Mas, antes de pensar em pódios internacionais, o próximo grande objetivo do adolescente é outro: fazer sua primeira temporada no Havaí, considerado o maior templo do surfe mundial.
“Meu principal objetivo este ano é fazer minha primeira temporada no Havaí. Já fiz 15 anos, que é uma ótima idade para viver isso. Estou correndo atrás do dinheiro e buscando apoio para conseguir”, contou.
Filho de pais surfistas, Kauai cresceu cercado pela cultura do mar na Barra do Jucu. O esporte, porém, deixou de ser apenas diversão quando ele tinha cerca de 11 anos. Foi ali que surgiu o desejo de transformar o lifestyle em profissão.
“Comecei a competir mais, gostei da sensação de disputar, de ganhar, e decidi que queria levar isso para a minha vida”, relembra.
Mesmo jovem, o capixaba já acumula títulos importantes no cenário estadual. Além do bicampeonato capixaba em 2022 e 2025, também venceu circuitos tradicionais locais, como o Serrano e o Tripsicorô. Para ele, porém, as conquistas representam apenas o começo de uma caminhada muito maior.
“Quero ser campeão olímpico, campeão mundial, viajar o mundo surfando, conhecer várias ondas e viver minha vida no lifestyle do surfe”, afirma.
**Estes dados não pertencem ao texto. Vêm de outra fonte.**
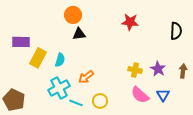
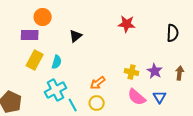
orange circle: (73, 15) -> (43, 17), moved
black triangle: (79, 34) -> (76, 36), turned -32
purple rectangle: (21, 42) -> (30, 35), moved
orange arrow: (86, 77) -> (98, 83), moved
cyan line: (76, 103) -> (73, 105), turned 40

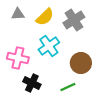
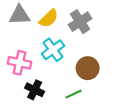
gray triangle: (18, 14) -> (19, 15), size x1.5

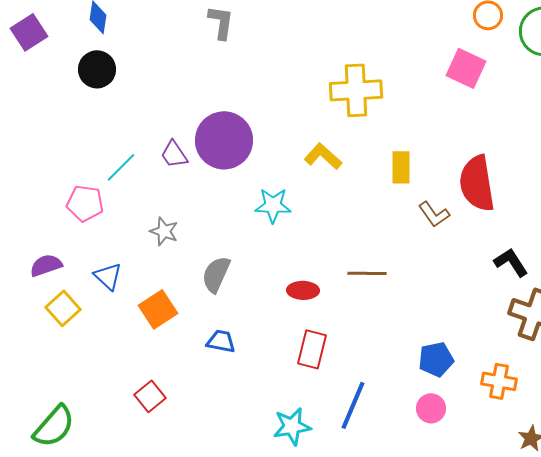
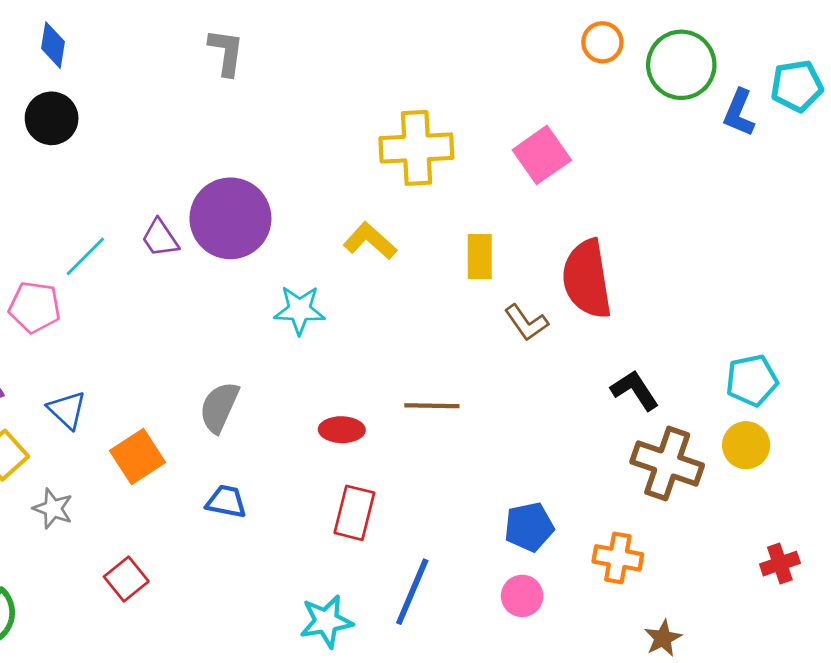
pink square: (466, 68) -> (542, 155), moved, turned 30
gray star: (164, 231) -> (53, 509), moved

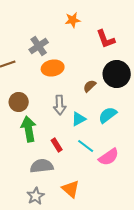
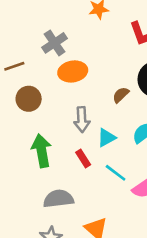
brown circle: (19, 102) -> (29, 99), moved
red rectangle: (57, 145) -> (83, 158), moved

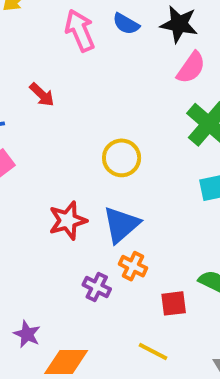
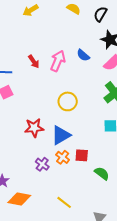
blue semicircle: (126, 24) -> (83, 55), moved
pink arrow: (80, 30) -> (58, 61), moved, turned 35
red square: (174, 303) -> (82, 155), moved

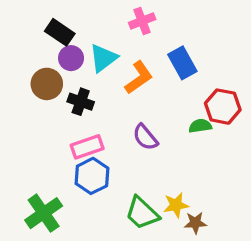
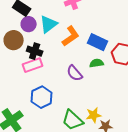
blue rectangle: (182, 63) -> (98, 42), moved, turned -36
green semicircle: (200, 126) -> (97, 63), moved
pink rectangle: (87, 147) -> (33, 65), moved

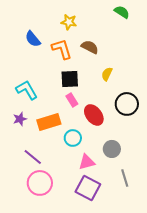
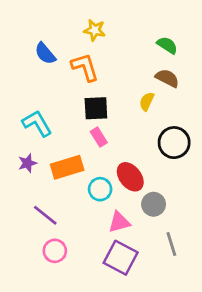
green semicircle: (122, 12) -> (167, 45), moved
brown semicircle: (90, 47) -> (167, 78), moved
red ellipse: (94, 115) -> (130, 177), moved
pink circle: (40, 183) -> (55, 251), size x0.7

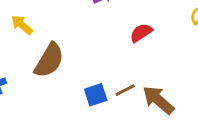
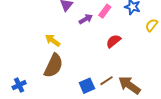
yellow arrow: (22, 25) -> (53, 40), moved

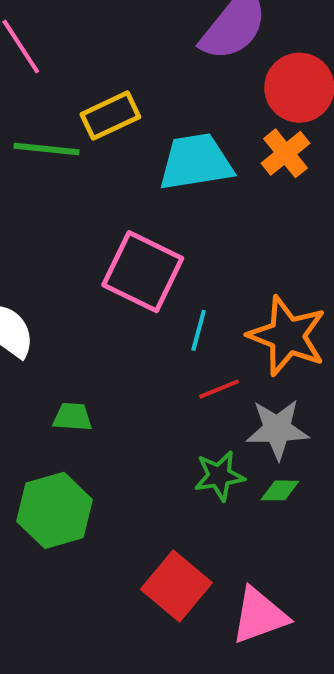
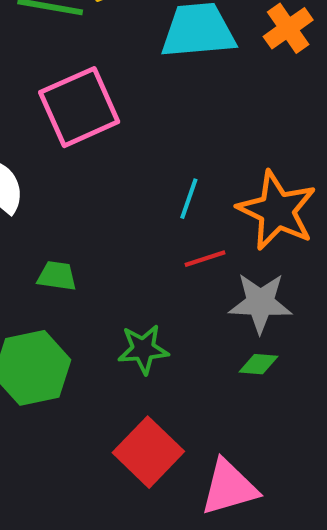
pink square: (143, 272) -> (79, 107), moved, turned 36
green star: (219, 476) -> (143, 349), moved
O sonho parece distante para muitos adolescentes, mas Kauai acredita que imaginar o futuro faz parte do processo para alcançá-lo. “Claro que eu me imagino disputando Olimpíadas e Mundial. Sei que existe um caminho até lá, mas, se eu não me imaginar nesses lugares, como vou chegar?”, questiona.
A família faz questão de manter o equilíbrio entre esporte, escola e vida pessoal. “Minha mãe sempre fala para eu aproveitar o processo, porque tudo é uma construção”, diz.